Le 6 juillet 2017, l'autorité intimée s'est référée
aux considérants de la décision attaquée et a conclu au rejet du recours.
Le 21 août 2017, le recourant, représenté par son
avocat, a indiqué au tribunal qu'il n'avait pas d'autres mesures d'instruction
à requérir.
Z.
Les recours ont été joints sous la référence CR.2017.0019 et le tribunal
a statué par voie de circulation.
Considérants
1.
La première décision du SAN dont est recours refuse d'entrer en matière
sur la demande de réexamen du recourant et confirme en tous points la décision
du 11 mai 2016. Elle considère, d'une part, que l'intéressé a été condamné pour
les faits réalisés le 28 février 2016, par une ordonnance pénale et qu'à ce
titre, s'en tenant aux faits établis par le juge pénal et en l'absence
d'opposition de l'intéressé, ce service peut considérer que l'intéressé a
accepté la sentence pénale et a admis sa culpabilité pour l'excès de vitesse
commis le 28 février 2016. D'autre part, le SAN considère que les pièces
apportées par l'intéressé ne relatent pas des faits ou des moyens de preuve
nouveaux puisqu'ils n'étaient pas inconnus ou empêchés d'être apportés dans le
délai de réclamation suivant la décision du 11 mai 2016. Il faut entendre par
là que le service intimé a considéré à titre principal qu'il n'existait pas de
faits nouveaux qui devaient l'amener à entrer en matière sur la demande de réexamen
et, à titre subsidiaire, que la demande de réexamen devait être rejetée. Le
recourant est d'un tout autre avis.
a) Il convient d'examiner tout d'abord si, comme le
prétend le recourant, il existe des faits nouveaux qui devaient amener
l'autorité intimée à entrer en matière sur sa demande de réexamen. En effet, le
refus de l'autorité intimée d'entrer en matière sur la demande de nouvel examen
présentée par le recourant n'ouvre pas un nouveau délai de recours sur le fond;
ce refus ne peut pas être attaqué pour des motifs qui pouvaient être invoqués à
l'encontre de la décision initiale (cf. ATF 136 II 177 consid. 2.1; 120 Ib 42 consid.

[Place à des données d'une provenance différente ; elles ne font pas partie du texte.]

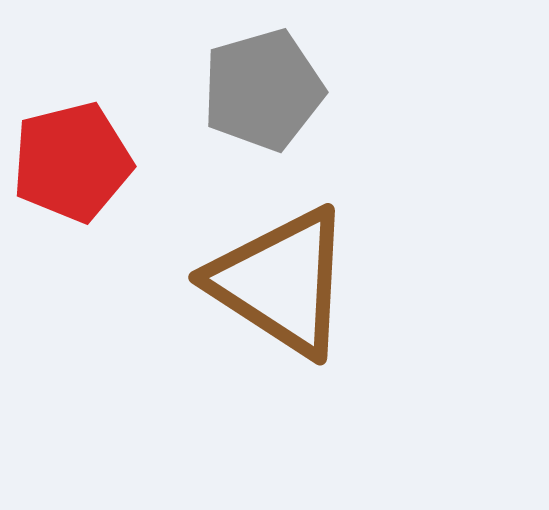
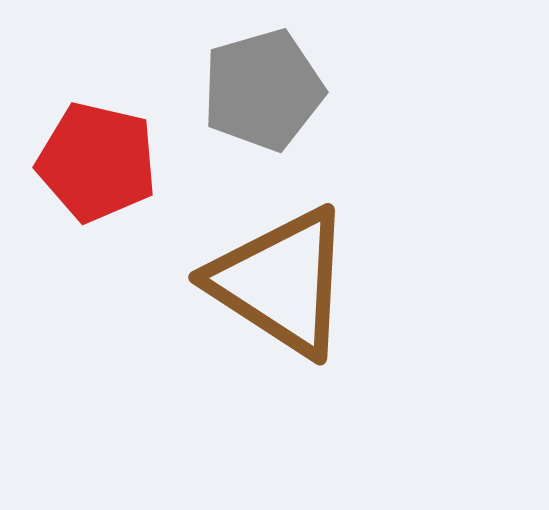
red pentagon: moved 25 px right; rotated 27 degrees clockwise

2b). En pareil cas, l'administré peut seulement faire vérifier par l'autorité
de recours s'il existait des circonstances obligeant l'autorité inférieure à
procéder à un nouvel examen et si cette dernière a ainsi refusé à tort de
statuer à nouveau sur le fond (ATF 113 Ia 146 consid. 3a).

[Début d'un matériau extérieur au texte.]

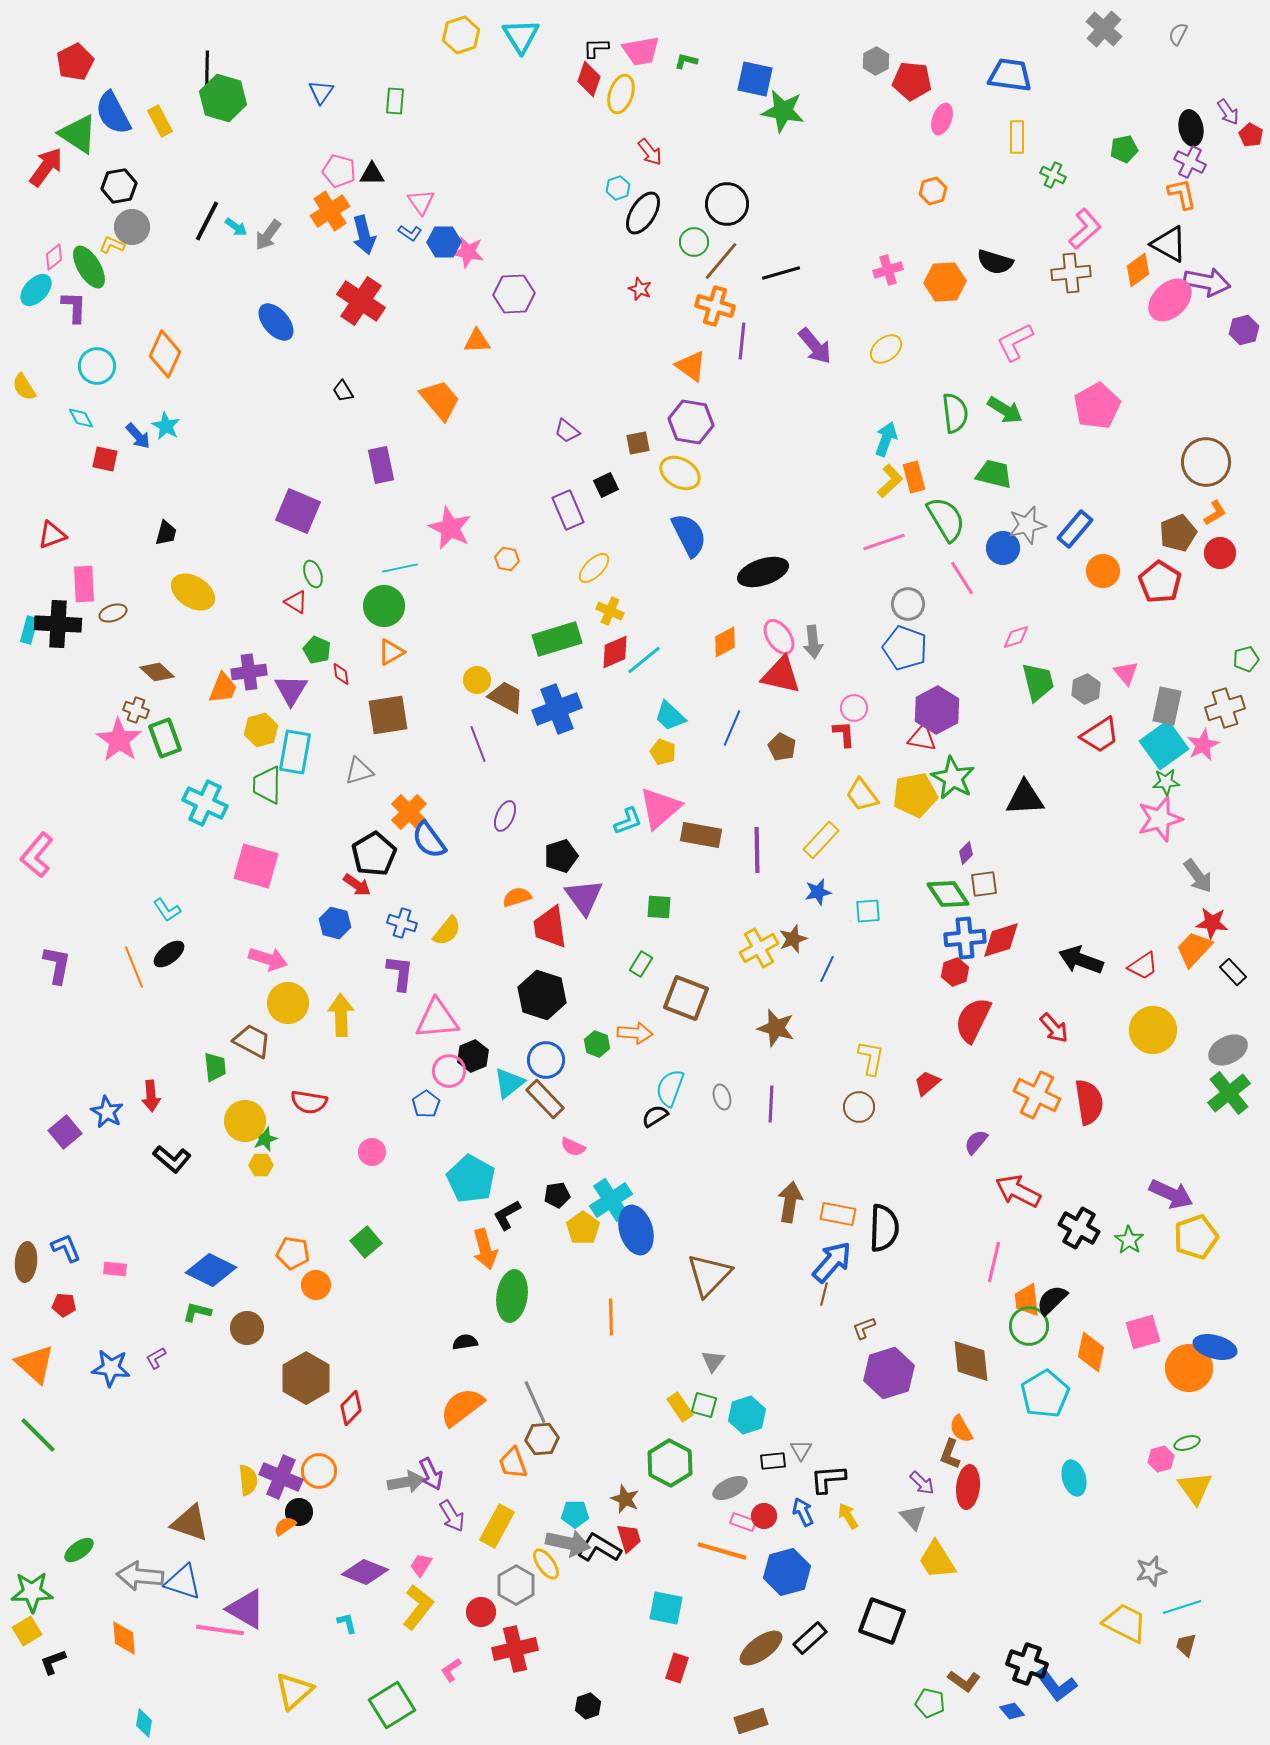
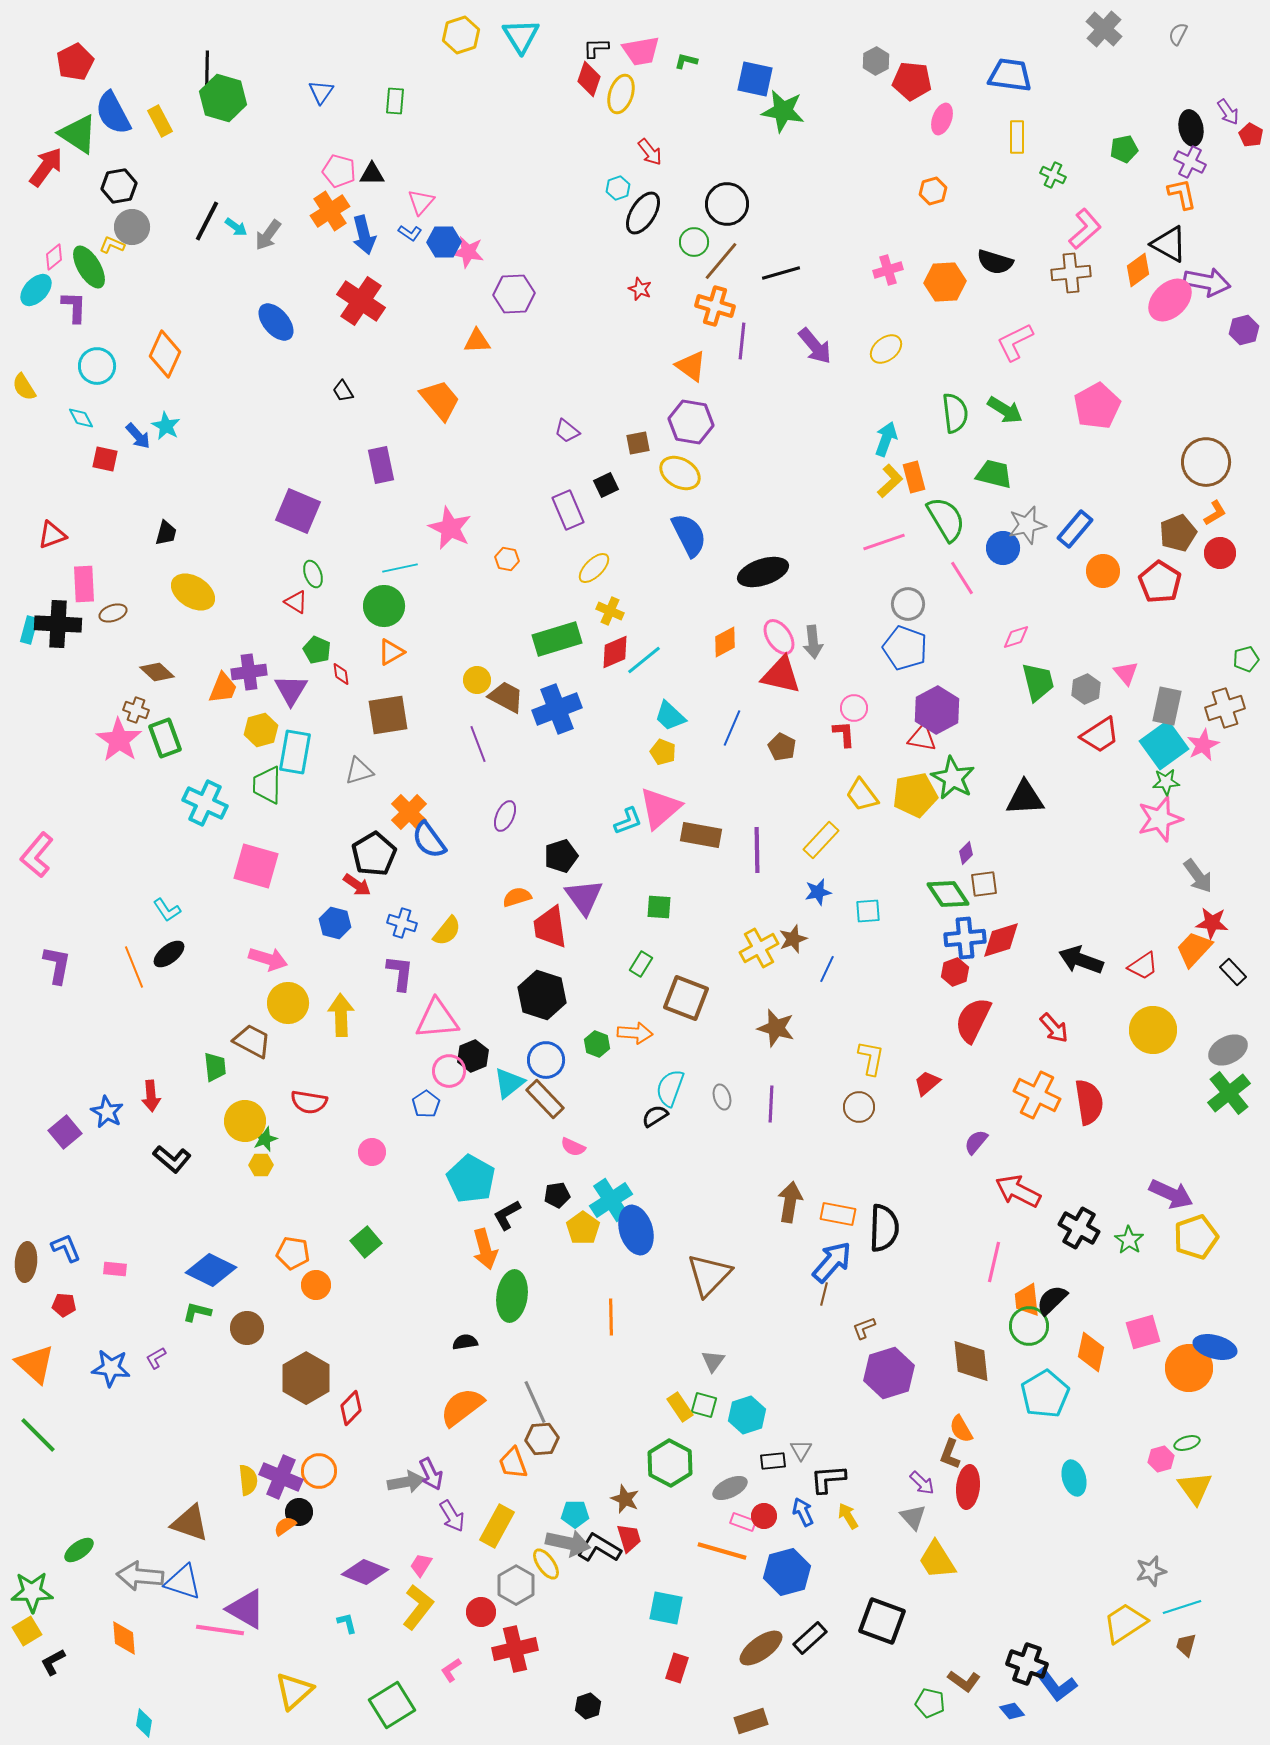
pink triangle at (421, 202): rotated 16 degrees clockwise
yellow trapezoid at (1125, 1623): rotated 60 degrees counterclockwise
black L-shape at (53, 1662): rotated 8 degrees counterclockwise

Selon l'art. 64 al. 1 de la loi sur la procédure
administrative du 28 octobre 2008 (LPA-VD; RSV 173.36), une partie peut
demander à l'autorité de réexaminer sa décision. L'alinéa 2 de cette
disposition prescrit que l'autorité entre en matière sur la demande si l'état
de fait à la base de la décision s'est modifié dans une mesure notable depuis
lors (let. a), si le requérant invoque des faits ou des moyens de preuve
importants qu'il ne pouvait pas connaître lors de la première décision ou dont
il ne pouvait pas ou n'avait pas de raison de se prévaloir à cette époque (let.
b) ou si la première décision a été influencée par un crime ou un délit (let.
c). La jurisprudence a en outre déduit des garanties générales de procédure de
l’art. 29 al. 1 et 2 de la Constitution fédérale du 18 avril 1999 (Cst.; RS
101) l’obligation pour l’autorité administrative de se saisir d’une demande de
réexamen lorsque les circonstances se sont modifiées de façon notable depuis la
décision attaquée ou lorsque le requérant invoque des faits essentiels et des
moyens de preuve nouveaux qu’il ne connaissait pas ou a été dans
l’impossibilité de faire valoir dans la procédure antérieure. Le réexamen de
décisions administratives entrées en force ne doit pas être admis trop
facilement. Il ne saurait en particulier servir à remettre sans cesse en cause
des décisions exécutoires ou à détourner les délais prévus pour les voies de
droit ordinaires (ATF 136 II 177 consid. 2.1).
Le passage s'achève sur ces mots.